DenseTact: Optical Tactile Sensor for Dense Shape Reconstruction
Won Kyung Do, Monroe Kennedy III

TL;DR
DenseTact is a cost-effective, scalable optical tactile sensor that uses deep learning to achieve real-time, high-resolution 3D surface reconstruction, enhancing robotic manipulation capabilities.
Contribution
The paper introduces a novel inexpensive and scalable tactile sensor with high-resolution surface deformation modeling using deep neural networks for real-time shape reconstruction.
Findings
Successfully estimates surface deformation in 1.8ms
Enables high-resolution 3D shape reconstruction
Improves in-hand object localization and classification
Abstract
Increasing the performance of tactile sensing in robots enables versatile, in-hand manipulation.
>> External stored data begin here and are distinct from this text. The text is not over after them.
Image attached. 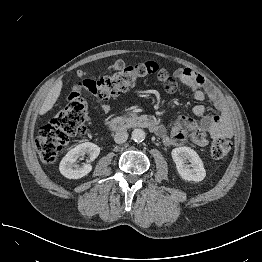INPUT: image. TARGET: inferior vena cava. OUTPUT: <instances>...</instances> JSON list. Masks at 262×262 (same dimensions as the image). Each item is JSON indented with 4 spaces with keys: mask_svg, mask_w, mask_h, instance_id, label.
<instances>
[{
    "mask_svg": "<svg viewBox=\"0 0 262 262\" xmlns=\"http://www.w3.org/2000/svg\"><path fill=\"white\" fill-rule=\"evenodd\" d=\"M128 139V133L126 131H119L114 135V141L118 144L126 142Z\"/></svg>",
    "mask_w": 262,
    "mask_h": 262,
    "instance_id": "602c4592",
    "label": "inferior vena cava"
}]
</instances>
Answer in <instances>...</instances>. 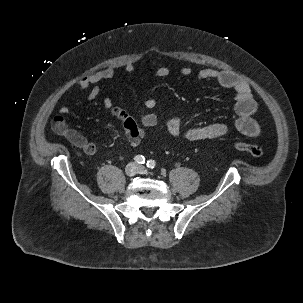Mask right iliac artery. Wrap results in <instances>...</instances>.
Listing matches in <instances>:
<instances>
[{
    "label": "right iliac artery",
    "mask_w": 303,
    "mask_h": 303,
    "mask_svg": "<svg viewBox=\"0 0 303 303\" xmlns=\"http://www.w3.org/2000/svg\"><path fill=\"white\" fill-rule=\"evenodd\" d=\"M134 161L138 164H144L145 163V158L142 155H137L134 157Z\"/></svg>",
    "instance_id": "obj_1"
}]
</instances>
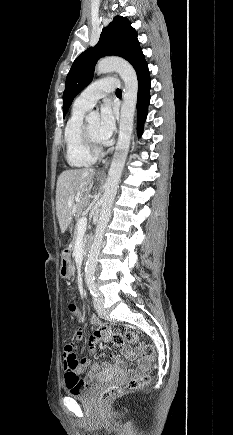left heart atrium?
<instances>
[{
    "instance_id": "left-heart-atrium-1",
    "label": "left heart atrium",
    "mask_w": 233,
    "mask_h": 435,
    "mask_svg": "<svg viewBox=\"0 0 233 435\" xmlns=\"http://www.w3.org/2000/svg\"><path fill=\"white\" fill-rule=\"evenodd\" d=\"M116 129V112L110 103L106 102L101 108L98 137L101 144H109Z\"/></svg>"
}]
</instances>
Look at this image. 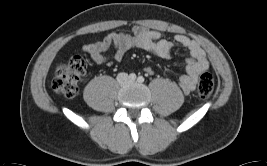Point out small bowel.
Here are the masks:
<instances>
[{
    "label": "small bowel",
    "mask_w": 267,
    "mask_h": 166,
    "mask_svg": "<svg viewBox=\"0 0 267 166\" xmlns=\"http://www.w3.org/2000/svg\"><path fill=\"white\" fill-rule=\"evenodd\" d=\"M174 40L189 51L186 74L179 78L178 83L185 93H190L195 89L199 74L208 69V60L201 46L188 36L177 34ZM173 46L174 44L171 41L161 39L157 31L135 26L132 34L114 32L100 41L85 44L82 49L95 64L102 65L110 59L105 53L111 47L113 48L111 58L115 61H120L125 53L132 48H139L157 57L170 59ZM146 71L147 73H152L149 67L146 68Z\"/></svg>",
    "instance_id": "obj_1"
}]
</instances>
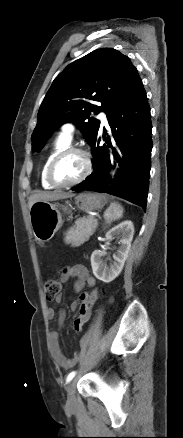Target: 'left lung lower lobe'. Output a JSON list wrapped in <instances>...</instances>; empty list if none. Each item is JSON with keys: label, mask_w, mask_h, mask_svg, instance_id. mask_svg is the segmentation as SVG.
Wrapping results in <instances>:
<instances>
[{"label": "left lung lower lobe", "mask_w": 183, "mask_h": 438, "mask_svg": "<svg viewBox=\"0 0 183 438\" xmlns=\"http://www.w3.org/2000/svg\"><path fill=\"white\" fill-rule=\"evenodd\" d=\"M107 119L113 138L122 154L120 158L113 148V154L121 167L118 181L112 186H105L110 154L105 145L95 147L96 136L90 144L94 154L92 160L94 170L85 181L72 190L108 193L146 209L151 168L152 124L150 107L140 77L134 80L125 94L109 110ZM104 134L107 135L106 132ZM104 140L108 147H112L109 136L104 137Z\"/></svg>", "instance_id": "1"}]
</instances>
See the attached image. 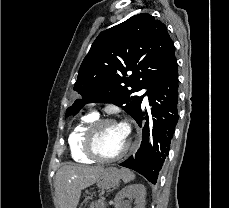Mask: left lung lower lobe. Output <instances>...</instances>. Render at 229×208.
Listing matches in <instances>:
<instances>
[{
    "label": "left lung lower lobe",
    "mask_w": 229,
    "mask_h": 208,
    "mask_svg": "<svg viewBox=\"0 0 229 208\" xmlns=\"http://www.w3.org/2000/svg\"><path fill=\"white\" fill-rule=\"evenodd\" d=\"M178 72H176L162 85L149 89L147 92L151 106V121L147 111L142 108L134 116L141 127L142 120H146L143 127L141 148L121 166L133 169L156 184L158 173L169 154L170 143L173 138L175 126L178 122ZM152 131L149 132V128Z\"/></svg>",
    "instance_id": "1"
}]
</instances>
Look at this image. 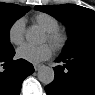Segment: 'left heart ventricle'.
<instances>
[{"label": "left heart ventricle", "mask_w": 95, "mask_h": 95, "mask_svg": "<svg viewBox=\"0 0 95 95\" xmlns=\"http://www.w3.org/2000/svg\"><path fill=\"white\" fill-rule=\"evenodd\" d=\"M46 41H47V36H45V37H44V40H43V42H46Z\"/></svg>", "instance_id": "b2bd125f"}]
</instances>
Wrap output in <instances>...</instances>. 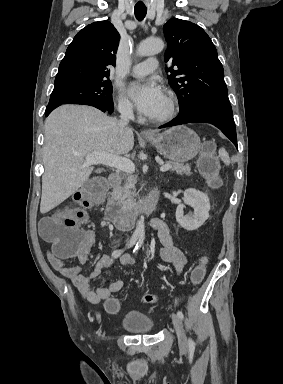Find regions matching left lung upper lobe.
Instances as JSON below:
<instances>
[{"instance_id":"5c2ea615","label":"left lung upper lobe","mask_w":283,"mask_h":384,"mask_svg":"<svg viewBox=\"0 0 283 384\" xmlns=\"http://www.w3.org/2000/svg\"><path fill=\"white\" fill-rule=\"evenodd\" d=\"M168 43L165 62L169 83L179 99L180 112L199 106L229 103L224 71L210 37L198 25L173 18L163 27Z\"/></svg>"}]
</instances>
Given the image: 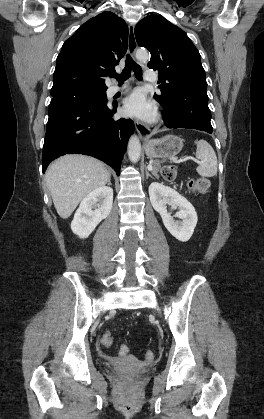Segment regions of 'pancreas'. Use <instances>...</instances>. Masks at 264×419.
I'll use <instances>...</instances> for the list:
<instances>
[{"label": "pancreas", "mask_w": 264, "mask_h": 419, "mask_svg": "<svg viewBox=\"0 0 264 419\" xmlns=\"http://www.w3.org/2000/svg\"><path fill=\"white\" fill-rule=\"evenodd\" d=\"M159 171H161V166H160V162H154V166H153V169H152V173L156 176V177H158L159 175H158V172Z\"/></svg>", "instance_id": "cf45deb5"}]
</instances>
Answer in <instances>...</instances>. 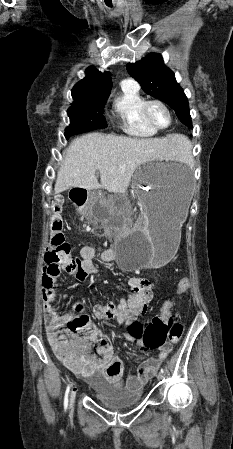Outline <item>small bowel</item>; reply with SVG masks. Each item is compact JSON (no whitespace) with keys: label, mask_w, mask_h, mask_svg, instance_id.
<instances>
[{"label":"small bowel","mask_w":233,"mask_h":449,"mask_svg":"<svg viewBox=\"0 0 233 449\" xmlns=\"http://www.w3.org/2000/svg\"><path fill=\"white\" fill-rule=\"evenodd\" d=\"M114 258L115 255L112 250L98 252L90 246H83L79 251V257L76 259L75 266H63L56 263L46 264L43 268L41 286L42 295L47 306L56 300L55 286L63 269L82 282L89 276L98 273L96 262H111ZM128 285L133 291L132 295L121 297L117 303L109 301L106 305L96 304L94 306V314L98 319H113L118 323L124 324L129 329L132 325H138V316L146 310L147 305L153 298L152 284L149 278H145L143 274H138L136 278L128 280ZM125 339L132 342L131 338L125 337ZM68 344L70 345L69 342ZM168 351L169 349L162 348L157 358H147L136 374L127 377L126 384L130 387H136L146 383L155 374L167 356ZM73 353L78 359L83 361L81 367L77 369L80 374L86 377L105 375L107 380L114 384H119L123 381V365L118 358L114 357L112 347L103 357V360L108 362L107 365L98 361L96 356L91 354L90 351L81 352L79 350Z\"/></svg>","instance_id":"1"}]
</instances>
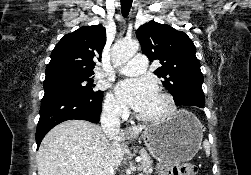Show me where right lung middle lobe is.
I'll list each match as a JSON object with an SVG mask.
<instances>
[{"instance_id": "1", "label": "right lung middle lobe", "mask_w": 251, "mask_h": 175, "mask_svg": "<svg viewBox=\"0 0 251 175\" xmlns=\"http://www.w3.org/2000/svg\"><path fill=\"white\" fill-rule=\"evenodd\" d=\"M90 76H54L45 78L43 86L44 89L51 88V87H62L74 90L78 93L84 95H92L95 92L101 91H94L92 85V81L89 78ZM88 81L87 84L84 82Z\"/></svg>"}]
</instances>
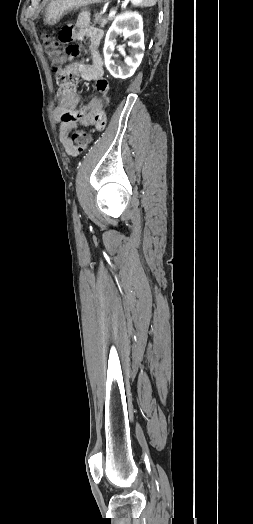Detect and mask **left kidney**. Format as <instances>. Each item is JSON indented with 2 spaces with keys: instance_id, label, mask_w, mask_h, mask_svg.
<instances>
[{
  "instance_id": "5707ae66",
  "label": "left kidney",
  "mask_w": 253,
  "mask_h": 524,
  "mask_svg": "<svg viewBox=\"0 0 253 524\" xmlns=\"http://www.w3.org/2000/svg\"><path fill=\"white\" fill-rule=\"evenodd\" d=\"M123 35L129 38L128 46L131 47V54L125 59V65L118 66L113 60V52L116 44V37ZM143 20L141 15L136 12H126L117 16L109 28L103 48L105 66L110 74L115 78L126 79L131 77L140 65L144 52Z\"/></svg>"
}]
</instances>
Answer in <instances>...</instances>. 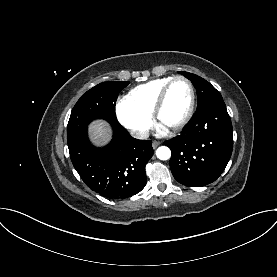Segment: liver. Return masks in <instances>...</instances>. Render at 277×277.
<instances>
[{"label": "liver", "mask_w": 277, "mask_h": 277, "mask_svg": "<svg viewBox=\"0 0 277 277\" xmlns=\"http://www.w3.org/2000/svg\"><path fill=\"white\" fill-rule=\"evenodd\" d=\"M91 138L97 144H105L110 140L111 133L106 122L97 120L90 124Z\"/></svg>", "instance_id": "liver-1"}]
</instances>
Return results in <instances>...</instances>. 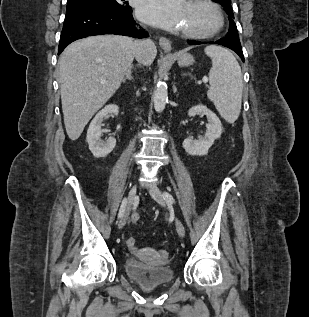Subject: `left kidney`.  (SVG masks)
I'll list each match as a JSON object with an SVG mask.
<instances>
[{
	"label": "left kidney",
	"mask_w": 309,
	"mask_h": 317,
	"mask_svg": "<svg viewBox=\"0 0 309 317\" xmlns=\"http://www.w3.org/2000/svg\"><path fill=\"white\" fill-rule=\"evenodd\" d=\"M206 115L208 123L206 124V133L198 140H193L191 137L183 141V148L192 156H203L208 153L209 148L214 141L220 138L222 134V124L215 113L209 110L204 105H196L189 109L188 115Z\"/></svg>",
	"instance_id": "5707ae66"
}]
</instances>
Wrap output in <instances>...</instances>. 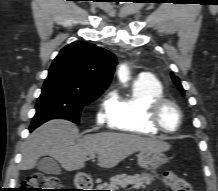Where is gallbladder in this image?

Vision-based tactile sensors have been widely used as rich tactile feedback has been shown to be correlated with increased performance in manipulation tasks. Existing tactile sensor solutions with high resolution have limitations that include low accuracy, expensive components, or lack of scalability. In this paper, an inexpensive, scalable, and compact tactile sensor with high-resolution surface deformation modeling for surface reconstruction of the 3D sensor surface is proposed. By measuring the image from the fisheye camera, it is shown that the sensor can successfully estimate the surface deformation in real-time (1.8ms) by using deep convolutional neural networks. This sensor in its design and sensing abilities represents a significant step toward better object in-hand localization,…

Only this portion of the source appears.